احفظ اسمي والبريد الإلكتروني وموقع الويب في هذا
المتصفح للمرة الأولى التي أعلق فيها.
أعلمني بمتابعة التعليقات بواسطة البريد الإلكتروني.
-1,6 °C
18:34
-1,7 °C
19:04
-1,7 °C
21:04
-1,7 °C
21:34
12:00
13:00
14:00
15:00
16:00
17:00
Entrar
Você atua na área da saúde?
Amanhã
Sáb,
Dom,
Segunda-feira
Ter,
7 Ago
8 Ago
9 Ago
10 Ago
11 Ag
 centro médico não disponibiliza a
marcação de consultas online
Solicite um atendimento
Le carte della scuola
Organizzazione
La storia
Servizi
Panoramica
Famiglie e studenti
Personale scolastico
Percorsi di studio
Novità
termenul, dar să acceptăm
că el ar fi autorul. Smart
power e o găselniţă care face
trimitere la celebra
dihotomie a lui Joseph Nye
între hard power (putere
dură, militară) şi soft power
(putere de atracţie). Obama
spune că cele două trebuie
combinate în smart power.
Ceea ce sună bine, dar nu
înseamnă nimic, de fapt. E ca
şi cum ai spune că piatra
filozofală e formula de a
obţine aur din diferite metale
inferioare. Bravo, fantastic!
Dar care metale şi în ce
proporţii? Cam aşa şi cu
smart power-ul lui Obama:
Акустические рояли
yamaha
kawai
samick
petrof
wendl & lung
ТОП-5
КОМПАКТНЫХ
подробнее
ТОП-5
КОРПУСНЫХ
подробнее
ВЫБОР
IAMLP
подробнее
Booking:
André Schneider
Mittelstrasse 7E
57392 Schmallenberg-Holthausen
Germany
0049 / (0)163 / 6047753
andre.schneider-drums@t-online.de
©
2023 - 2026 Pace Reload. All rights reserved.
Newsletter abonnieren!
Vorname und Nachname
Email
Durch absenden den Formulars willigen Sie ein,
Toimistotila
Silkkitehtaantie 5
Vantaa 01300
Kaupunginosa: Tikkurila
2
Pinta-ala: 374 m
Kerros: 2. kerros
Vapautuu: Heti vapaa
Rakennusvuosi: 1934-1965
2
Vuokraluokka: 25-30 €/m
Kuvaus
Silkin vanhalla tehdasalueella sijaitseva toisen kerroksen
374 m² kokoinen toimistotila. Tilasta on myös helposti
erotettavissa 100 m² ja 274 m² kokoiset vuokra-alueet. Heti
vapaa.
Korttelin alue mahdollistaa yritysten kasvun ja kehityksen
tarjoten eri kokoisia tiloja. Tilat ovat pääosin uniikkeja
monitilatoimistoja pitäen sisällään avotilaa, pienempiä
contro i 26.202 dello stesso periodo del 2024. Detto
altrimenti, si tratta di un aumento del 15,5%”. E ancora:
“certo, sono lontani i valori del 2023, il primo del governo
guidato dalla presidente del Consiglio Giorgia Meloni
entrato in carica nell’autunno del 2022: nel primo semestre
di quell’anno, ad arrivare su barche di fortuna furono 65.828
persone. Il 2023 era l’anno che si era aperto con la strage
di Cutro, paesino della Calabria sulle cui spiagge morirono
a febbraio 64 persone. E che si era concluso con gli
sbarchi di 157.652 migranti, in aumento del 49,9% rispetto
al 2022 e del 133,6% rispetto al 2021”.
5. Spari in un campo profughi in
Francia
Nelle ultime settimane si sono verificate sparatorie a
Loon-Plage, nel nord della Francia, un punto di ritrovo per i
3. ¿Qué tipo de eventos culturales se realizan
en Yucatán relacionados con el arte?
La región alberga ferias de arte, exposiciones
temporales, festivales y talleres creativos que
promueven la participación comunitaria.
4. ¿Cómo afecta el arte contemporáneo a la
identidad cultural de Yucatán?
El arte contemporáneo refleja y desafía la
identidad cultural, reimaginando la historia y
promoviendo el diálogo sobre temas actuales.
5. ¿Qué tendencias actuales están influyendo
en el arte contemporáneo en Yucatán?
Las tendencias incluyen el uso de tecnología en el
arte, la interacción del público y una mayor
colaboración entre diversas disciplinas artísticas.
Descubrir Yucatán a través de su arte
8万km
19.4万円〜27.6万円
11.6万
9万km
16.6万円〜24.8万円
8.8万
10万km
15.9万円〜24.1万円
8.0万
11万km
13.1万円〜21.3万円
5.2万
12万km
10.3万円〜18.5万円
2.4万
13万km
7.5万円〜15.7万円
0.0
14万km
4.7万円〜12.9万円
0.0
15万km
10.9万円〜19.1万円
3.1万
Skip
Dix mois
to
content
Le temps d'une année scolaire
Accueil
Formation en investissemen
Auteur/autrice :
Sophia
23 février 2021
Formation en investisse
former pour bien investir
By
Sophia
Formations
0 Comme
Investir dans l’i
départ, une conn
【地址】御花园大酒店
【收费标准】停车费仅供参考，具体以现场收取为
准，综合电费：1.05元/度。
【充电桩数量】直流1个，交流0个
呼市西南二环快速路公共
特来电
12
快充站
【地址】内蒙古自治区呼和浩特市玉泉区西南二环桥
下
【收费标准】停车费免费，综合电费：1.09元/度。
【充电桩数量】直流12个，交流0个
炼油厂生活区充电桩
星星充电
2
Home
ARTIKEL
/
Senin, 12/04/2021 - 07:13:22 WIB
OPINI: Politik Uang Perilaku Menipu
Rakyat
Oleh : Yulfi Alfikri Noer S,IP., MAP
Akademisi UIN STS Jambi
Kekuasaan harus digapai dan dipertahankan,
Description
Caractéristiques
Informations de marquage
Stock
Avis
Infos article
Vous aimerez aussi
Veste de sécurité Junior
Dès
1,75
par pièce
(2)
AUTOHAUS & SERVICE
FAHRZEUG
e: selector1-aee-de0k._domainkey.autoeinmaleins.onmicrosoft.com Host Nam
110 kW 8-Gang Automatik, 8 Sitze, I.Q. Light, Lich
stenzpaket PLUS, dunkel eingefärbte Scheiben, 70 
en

### TASK
Scan the data above, find each line with "Francia", and copy it.

### REPLY TO THE EXERCISE
Francia
Loon-Plage, nel nord della Francia, un punto di ritrovo per i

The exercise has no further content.